Syria’s transition to peace: Why justice matters

We organised an event on 18 December in Berlin, to talk about Syria’s transition to peace. We had the pleasure of having Dr Bente Scheller, Head of the Middle East and North Africa Division at Heinrich Böll Stiftung, Joumana Seif, European Center for Constitutional and Human Rights, Mariana Karkoutly, Huquqyat, Organisation of Syrian women lawyers and legal practitioners, Mariah Al Abdeh, Chief Executive Officer at Women Now For Development and Jelnar Ahmad, Syrian Archive, Program Manager at Mnemonic.

December 8th turned the tide for many people in Syria and the diaspora. What started as peaceful protests for dignity in 2011 had been met with a violent response from the Assad regime back then. The brutality of the campaign displaced more than half of Syria’s population. Thousands were demonstrably tortured to death in regime prisons, and more than 100.000 were subject to forced disappearance.
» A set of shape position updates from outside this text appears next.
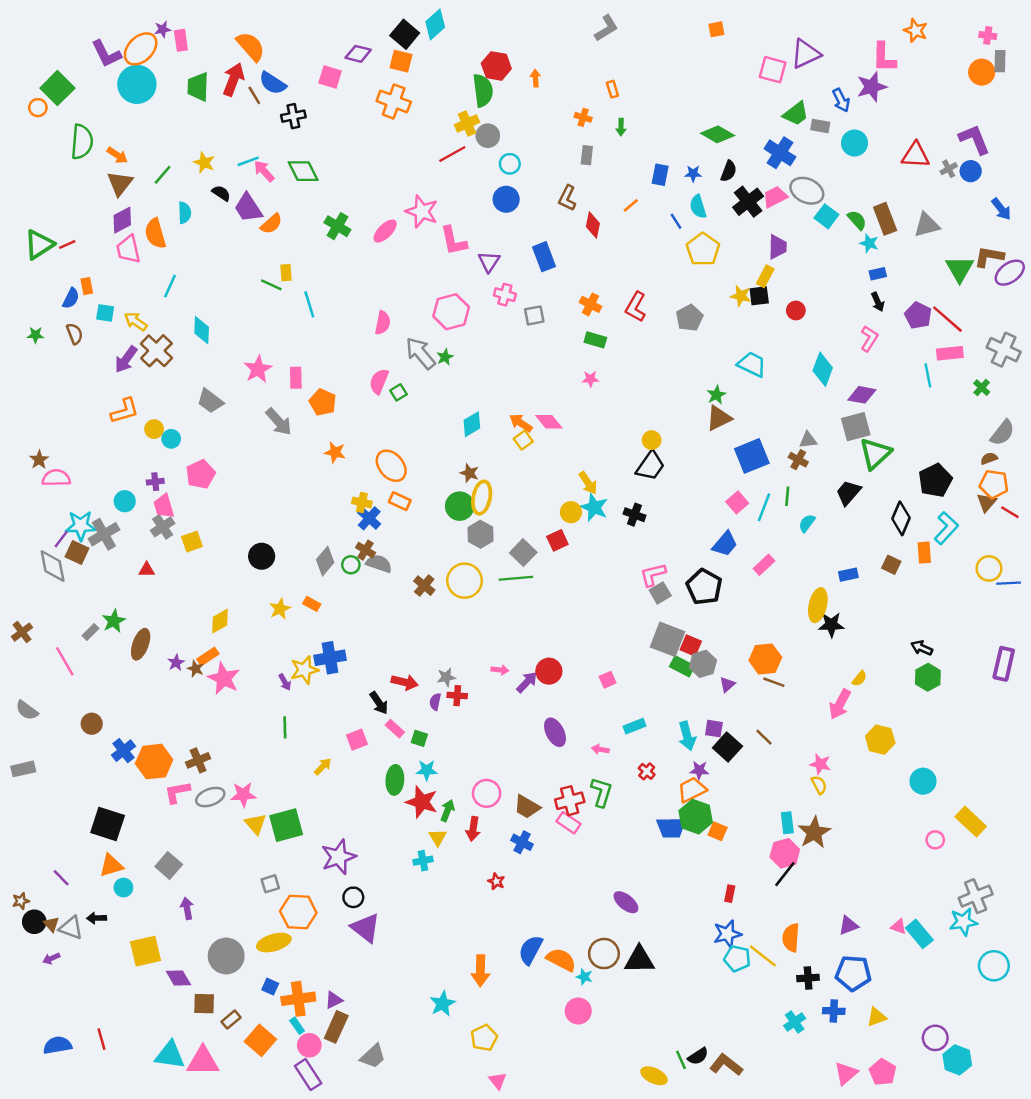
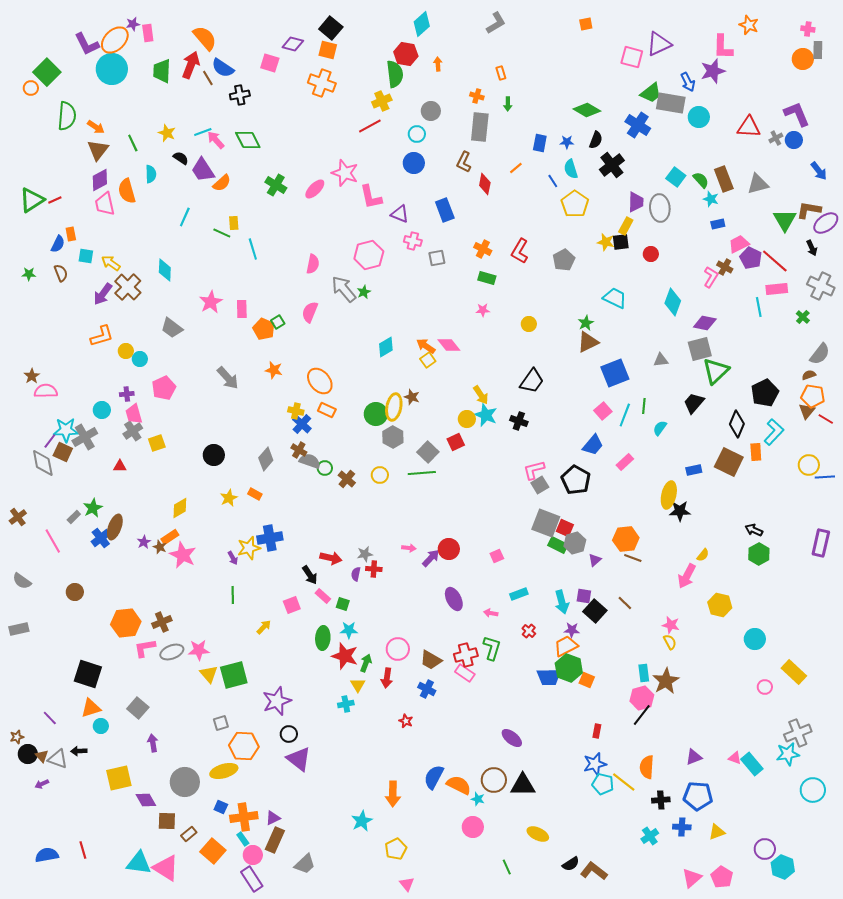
cyan diamond: (435, 24) -> (422, 24), moved
gray rectangle: (820, 126) -> (671, 103), size x1.8
gray circle: (488, 136) -> (431, 111), moved
gray rectangle: (587, 155) -> (480, 127), size x1.8
green line: (163, 175) -> (133, 143), turned -66
gray ellipse: (807, 191) -> (660, 208), moved, turned 60
pink trapezoid: (775, 197) -> (739, 244), moved
purple triangle: (489, 262) -> (400, 214), turned -42
cyan line: (170, 286) -> (185, 217), moved
black arrow: (878, 302) -> (812, 248), moved
green square: (399, 392) -> (278, 322), moved
gray arrow: (279, 422) -> (228, 378), moved
yellow circle: (652, 440) -> (529, 324), moved
brown cross: (798, 460) -> (725, 267), moved
brown star: (469, 473) -> (412, 397), moved
green circle: (351, 565) -> (325, 468), moved
brown square: (891, 565) -> (729, 462), size x1.8
yellow circle: (465, 581) -> (380, 475), size x0.6
blue cross: (123, 751) -> (101, 538), moved
green line: (681, 1060) -> (507, 867), moved
pink triangle: (203, 1061) -> (166, 868), turned 32
yellow ellipse: (654, 1076) -> (538, 834), moved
Armed factions of different sides in Syria committed human rights violations, and the IS carried out genocide against the Yezidis in Syria and Iraq. With many foreign powers involved, the conflict developed features of a proxy war as well. With the successful offensive of Islamist factions, in coordination with Kurdish, Druze and others, Syrians finally managed to topple the Assad regime.


The 54 years of authoritarian rule and the woes of the war left layers upon layers of injustice. The most heinous crimes remained unpunished.
Other conflicts – but also the massacres committed in Syria under Hafez al-Assad in the 1980s – show us that justice efforts are core to peace. They help victims and survivors to cope with their ordeal, they give credit to the disappeared, and they help end impunity.
If justice is not tangible, revenge might endanger the path to a different future.

In this situation of transition, the event addressed the following questions:

How to address and correct injustice?

Who are the Syrian actors who have been relentlessly working on justice for the past decades?

What do they identify as priorities now? What do they need?

And what role can Germany and the EU play in supporting them?